Making Food Products More Nutritious

 
 
Iquo Ukoh
According to the 2017 Multiple Indicator Cluster Survey, a staggering 43.6 per cent of Nigerian children are stunted – not growing at the pace they should. Are you in manufactured food business? What is the nutritional value of your product?  Will your product help nourish your customers and ensure they remain healthy enough to make repeat purchases?
The fight against nutritional deficiencies can only be won with a multifaceted approach. It calls for individuals, food producers and the government joining hands together to ensure success. In the last few years, there has been some heightened level of nutrition awareness amongst some Nigerians. Primarily as a result of the volume of information that is readily available on the internet. Despite this, the level of nutrition knowledge amongst the larger percentage of the populace remains low. How do you explain a consumer that says that ‘boiled corn has less carbohydrate than roasted corn’? Or a young lady on a reducing diet feasting on fruits and saying ‘I have tried to lose weight but the reading on my scale is not moving downwards’. For this lady fruits are not carbohydrates and so should not affect her weight.
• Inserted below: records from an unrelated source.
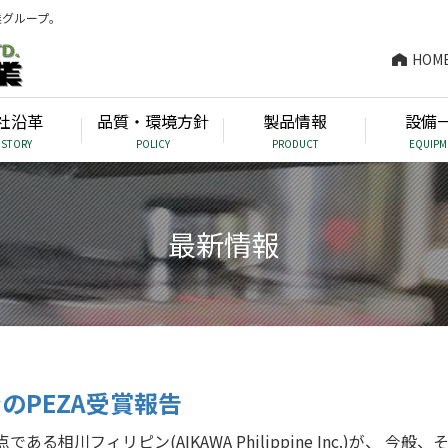
業グループ。
HOM
社沿革
品質・環境方針
製品情報
設備
ISTORY
POLICY
PRODUCT
EQUIPM
最新情報
のPEZA受賞報告
る相川フィリピン(AIKAWA Philippine Inc.)が、 今般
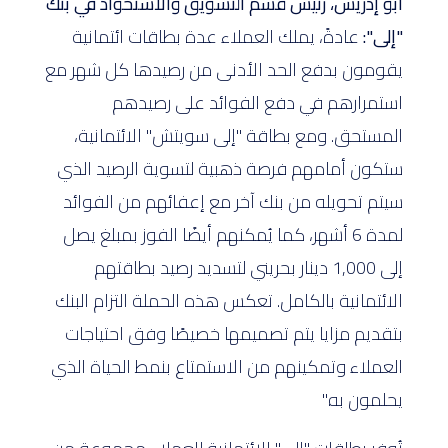
أبو إدريس، رئيس قسم التسويق والاستحواذ في بنك
"إلى":
عادةً، يملك العملاء عدة بطاقات ائتمانية
يقومون بدفع الحد الأدنى من رصيدها كل شهر مع
استمرارهم في دفع الفوائد على رصيدهم
المستحق. ومع بطاقة "إلى سويتش" الائتمانية،
ستكون أمامهم فرصة ذهبية لتسوية الرصيد الذي
سيتم تحويله من بنك آخر مع إعفائهم من الفوائد
لمدة 6 أشهر، كما يُمكنهم أيضًا الفوز بمبلغ يصل
إلى 1,000 دينار بحريني لتسديد رصيد بطاقتهم
الائتمانية بالكامل. تعكس هذه الحملة التزام البنك
بتقديم مزايا يتم تصميمها خصيصًا وفق احتياجات
العملاء وتمكينهم من الاستمتاع بنمط الحياة الذي
يحلمون به."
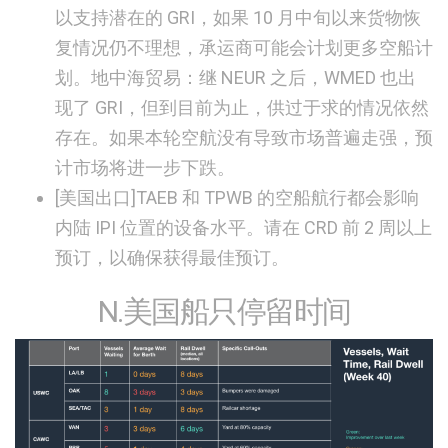
以支持潜在的 GRI，如果 10 月中旬以来货物恢
复情况仍不理想，承运商可能会计划更多空船计
划。地中海贸易：继 NEUR 之后，WMED 也出
现了 GRI，但到目前为止，供过于求的情况依然
存在。如果本轮空航没有导致市场普遍走强，预
计市场将进一步下跌。
[美国
出口]
TAEB 和 TPWB 的空船航行都会影响
内陆 IPI 位置的设备水平。请在 CRD 前 2 周以上
预订，以确保获得最佳预订。
N.美国船只停留时间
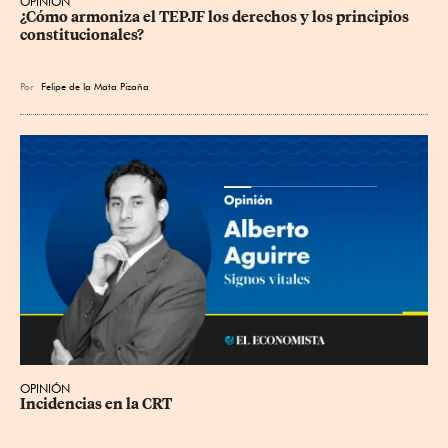
OPINIÓN
¿Cómo armoniza el TEPJF los derechos y los principios 
constitucionales?
Por
Felipe de la Mata Pizaña
OPINIÓN
Incidencias en la CRT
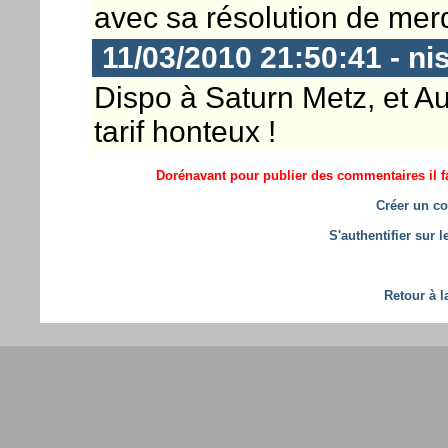
avec sa résolution de merde 
11/03/2010 21:50:41 - ni
Dispo à Saturn Metz, et 
tarif honteux !
Dorénavant pour publier des commentaires il fa
Créer un co
S'authentifier sur 
Retour à l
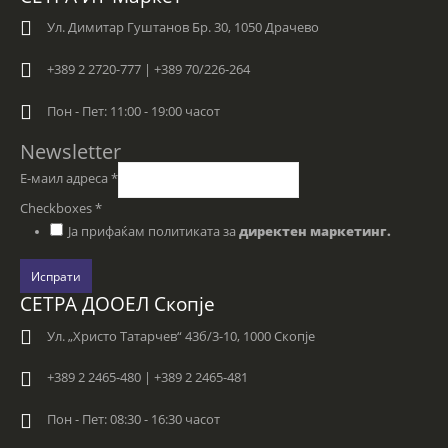
Ул. Димитар Гуштанов Бр. 30, 1050 Драчево
+389 2 2720-777 | +389 70/226-264
Пон - Пет: 11:00 - 19:00 часот
Newsletter
Е-маил адреса
*
Checkboxes
*
Ја прифаќам политиката за
директен маркетинг.
Испрати
СЕТРА ДООЕЛ Скопје
Ул. „Христо Татарчев“ 43б/3-10, 1000 Скопје
+389 2 2465-480 | +389 2 2465-481
Пон - Пет: 08:30 - 16:30 часот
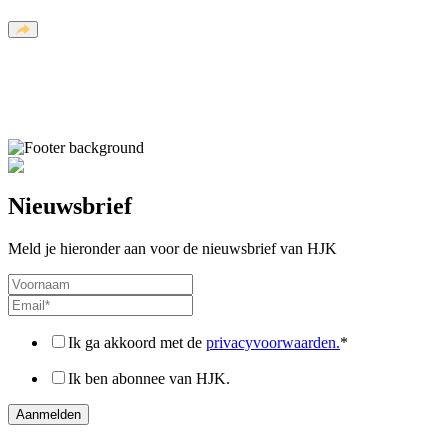
Nieuwsbrief
Meld je hieronder aan voor de nieuwsbrief van HJK
Ik ga akkoord met de
privacyvoorwaarden.
*
Ik ben abonnee van HJK.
For food producers or manufacturers on the other hand, there is a need to consciously ensure that foods meant for consumers provide the required nutrients. In addition they should provide sufficient nutritional information on their product packs, for consumers to make informed food choices. The mother that buys food for her young child is totally dependent on the producer to ensure that the content of the product she buys meet the need of her child. We eat a pack of chin-chin or plantain chips and may not be aware of the amount of carbohydrate, fat or salt it contains.
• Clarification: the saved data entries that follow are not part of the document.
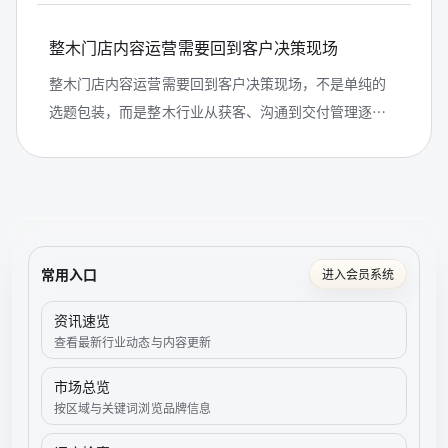
题库四个角度，说明整木门店如何把...
整木门店内容运营需要回到客户决策现场
整木门店内容运营需要回到客户决策现场，不是单纯的
选题包装，而是整木行业从获客、沟通到交付管理逐步
精细化的体现。文章围绕门店内容不能只追求流量，而
要围绕客户在选材、预算、风格、工...
常用入口
进入会员系统
资讯速览
查看最新行业动态与内容更新
市场总览
按区域与关键词浏览品牌信息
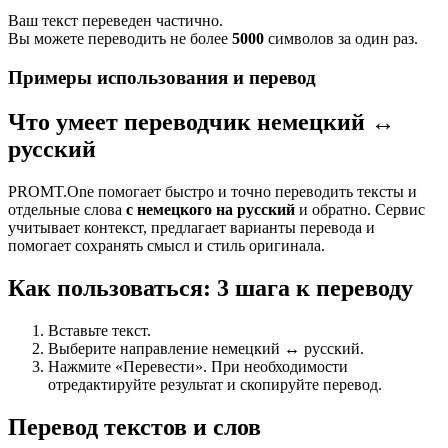
Ваш текст переведен частично.
Вы можете переводить не более
5000
символов за один раз.
Примеры использования и перевод
Что умеет переводчик немецкий ↔
русский
PROMT.One помогает быстро и точно переводить тексты и
отдельные слова
с немецкого на русский
и обратно. Сервис
учитывает контекст, предлагает варианты перевода и
помогает сохранять смысл и стиль оригинала.
Как пользоваться: 3 шага к переводу
Вставьте текст.
Выберите направление немецкий ↔ русский.
Нажмите «Перевести». При необходимости
отредактируйте результат и скопируйте перевод.
Перевод текстов и слов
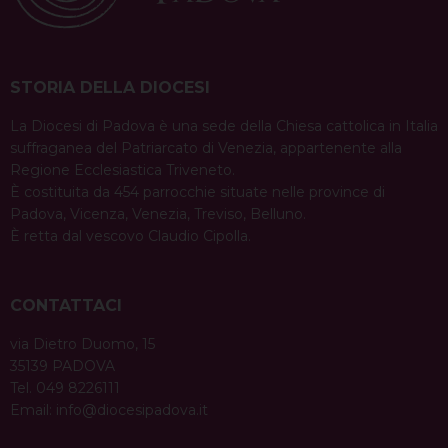
STORIA DELLA DIOCESI
La Diocesi di Padova è una sede della Chiesa cattolica in Italia
suffraganea del Patriarcato di Venezia, appartenente alla
Regione Ecclesiastica Triveneto.
È costituita da 454 parrocchie situate nelle province di
Padova, Vicenza, Venezia, Treviso, Belluno.
È retta dal vescovo Claudio Cipolla.
CONTATTACI
via Dietro Duomo, 15
35139 PADOVA
Tel. 049 8226111
Email:
info@diocesipadova.it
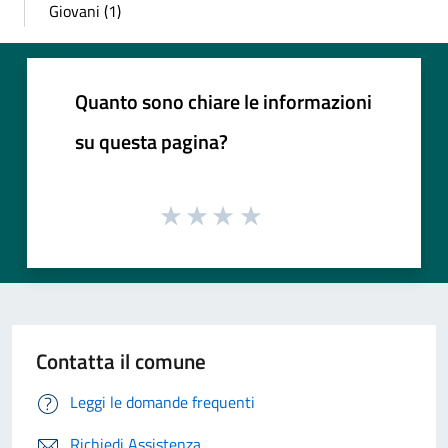
Giovani (1)
Quanto sono chiare le informazioni
su questa pagina?
Contatta il comune
Leggi le domande frequenti
Richiedi Assistenza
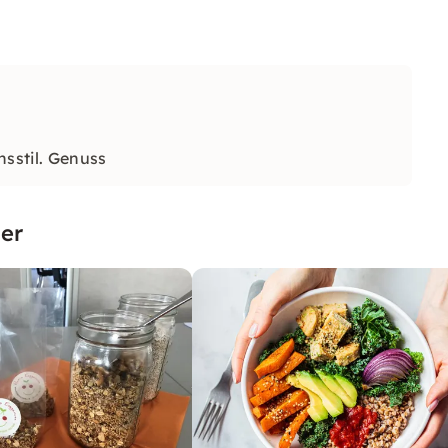
nsstil. Genuss
er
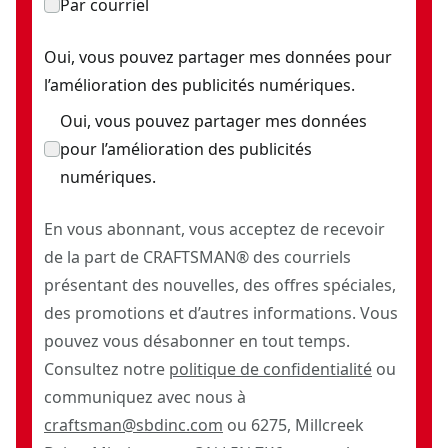
Par courriel
Oui, vous pouvez partager mes données pour
l’amélioration des publicités numériques.
Oui, vous pouvez partager mes données
pour l’amélioration des publicités
numériques.
En vous abonnant, vous acceptez de recevoir
de la part de CRAFTSMAN® des courriels
présentant des nouvelles, des offres spéciales,
des promotions et d’autres informations. Vous
pouvez vous désabonner en tout temps.
Consultez notre
politique de confidentialité
ou
communiquez avec nous à
craftsman@sbdinc.com
ou 6275, Millcreek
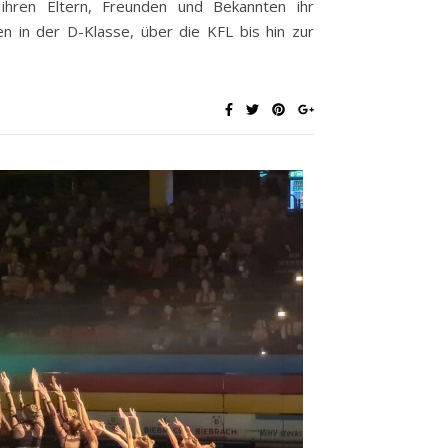
ihren Eltern, Freunden und Bekannten ihr
n in der D-Klasse, über die KFL bis hin zur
Does food producers know what to do? 
Whilst we cannot argue that every business is set out to be financially viable, however, the food producer should approach his/her enterprise from the mindset of a social entrepreneur. A shift in orientation is what is needed such that it is possible for the producer to achieve both objectives. The starting point therefore is for the food producer to have some nutrition knowledge or get the service of an expert in this area. This will be one way to ensure provision of nutritious products and communicate clearly the product nutritional benefit on labels.
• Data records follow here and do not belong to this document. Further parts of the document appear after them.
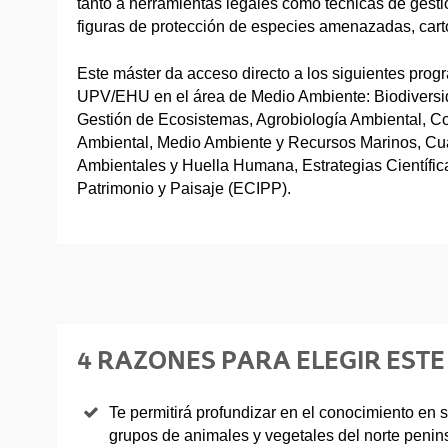
tanto a herramientas legales como técnicas de gest
figuras de protección de especies amenazadas, carto
Este máster da acceso directo a los siguientes prog
UPV/EHU en el área de Medio Ambiente: Biodiversi
Gestión de Ecosistemas, Agrobiología Ambiental, C
Ambiental, Medio Ambiente y Recursos Marinos, Cu
Ambientales y Huella Humana, Estrategias Científicas
Patrimonio y Paisaje (ECIPP).
4 RAZONES PARA ELEGIR EST
Te permitirá profundizar en el conocimiento en s
grupos de animales y vegetales del norte penins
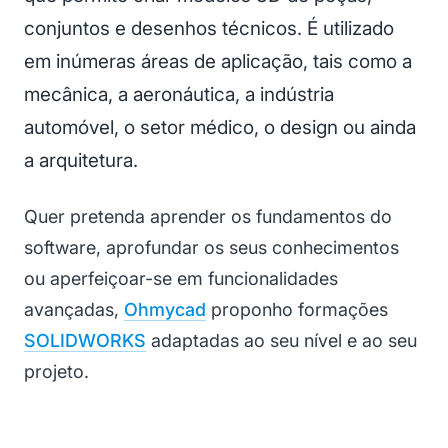
conjuntos e desenhos técnicos. É utilizado
em inúmeras áreas de aplicação, tais como a
mecânica, a aeronáutica, a indústria
automóvel, o setor médico, o design ou ainda
a arquitetura.
Quer pretenda aprender os fundamentos do
software, aprofundar os seus conhecimentos
ou aperfeiçoar-se em funcionalidades
avançadas,
Ohmycad
proponho formações
SOLIDWORKS
adaptadas ao seu nível e ao seu
projeto.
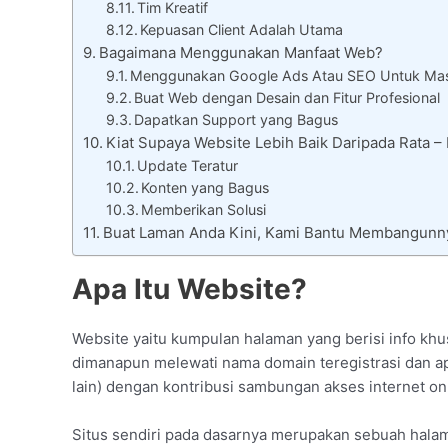
Tim Kreatif
Kepuasan Client Adalah Utama
Bagaimana Menggunakan Manfaat Web?
Menggunakan Google Ads Atau SEO Untuk Mas
Buat Web dengan Desain dan Fitur Profesional
Dapatkan Support yang Bagus
Kiat Supaya Website Lebih Baik Daripada Rata 
Update Teratur
Konten yang Bagus
Memberikan Solusi
Buat Laman Anda Kini, Kami Bantu Membangunn
Apa Itu Website?
Website yaitu kumpulan halaman yang berisi info khu
dimanapun melewati nama domain teregistrasi dan apl
lain) dengan kontribusi sambungan akses internet on
Situs sendiri pada dasarnya merupakan sebuah halam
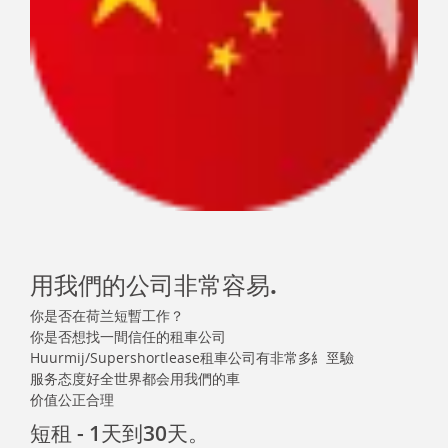
用我們的公司非常容易.
你是否在荷兰短暫工作？
你是否想找一間信任的租車公司
Huurmij/Supershortlease租車公司有非常多糹巠驗
服务态度好全世界都会用我們的車
价值公正合理
短租 - 1天到30天。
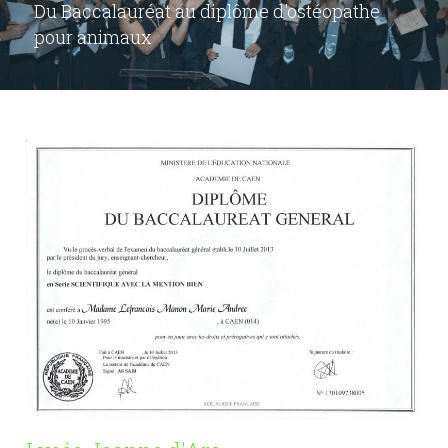
Du Baccalauréat au diplôme d'ostéopathe 
pour animaux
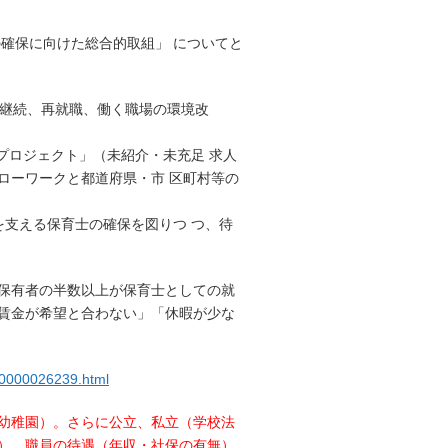
の確保に向けた総合的取組」 についてと
業継続、再就職、働く職場の環境改
プロジェクト」（未紹介・未充足 求人
ローワークと都道府県・市 区町村等の
育を支える保育士の確保を図りつ つ、待
保有者の半数以上が保育士としての就
賃金が希望と合わない」「休暇が少な
u/0000026239.html
幼稚園）。さらに公立、私立（学校法
）、職員の待遇（年収・社保の有無）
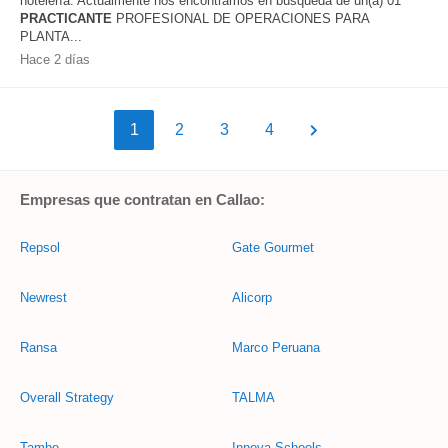
hotelería. Actualmente nos encontramos en búsqueda de un(a) 01
PRACTICANTE
PROFESIONAL DE OPERACIONES PARA
PLANTA...
Hace 2 días
1
2
3
4
Empresas que contratan en Callao:
Repsol
Gate Gourmet
Newrest
Alicorp
Ransa
Marco Peruana
Overall Strategy
TALMA
Tambo
Innova Schools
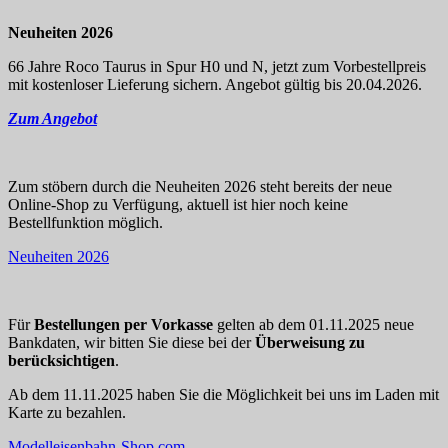
Neuheiten 2026
66 Jahre Roco Taurus in Spur H0 und N, jetzt zum Vorbestellpreis
mit kostenloser Lieferung sichern. Angebot gültig bis 20.04.2026.
Zum Angebot
Zum stöbern durch die Neuheiten 2026 steht bereits der neue
Online-Shop zu Verfügung, aktuell ist hier noch keine
Bestellfunktion möglich.
Neuheiten 2026
Für
Bestellungen per Vorkasse
gelten ab dem 01.11.2025 neue
Bankdaten, wir bitten Sie diese bei der
Überweisung zu
berücksichtigen
.
Ab dem 11.11.2025 haben Sie die Möglichkeit bei uns im Laden mit
Karte zu bezahlen.
Modelleisenbahn-Shop.com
Observation shows that some producers of packaged goods feed on the poor knowledge of consumers, and therefore make unsubstantiated claims on their product labels. Some others just go with the flow of what is in vogue. How do you explain ‘gluten free’ yam flour? In the first place, gluten only exists in some grains so why put such a claim on a root tuber? In other instances there is no nutrition information to consumers at all on the pack. So, is this the case of the producer not having the right nutrition knowledge about his/her product and therefore cannot properly label or is there nothing nutritional about the product?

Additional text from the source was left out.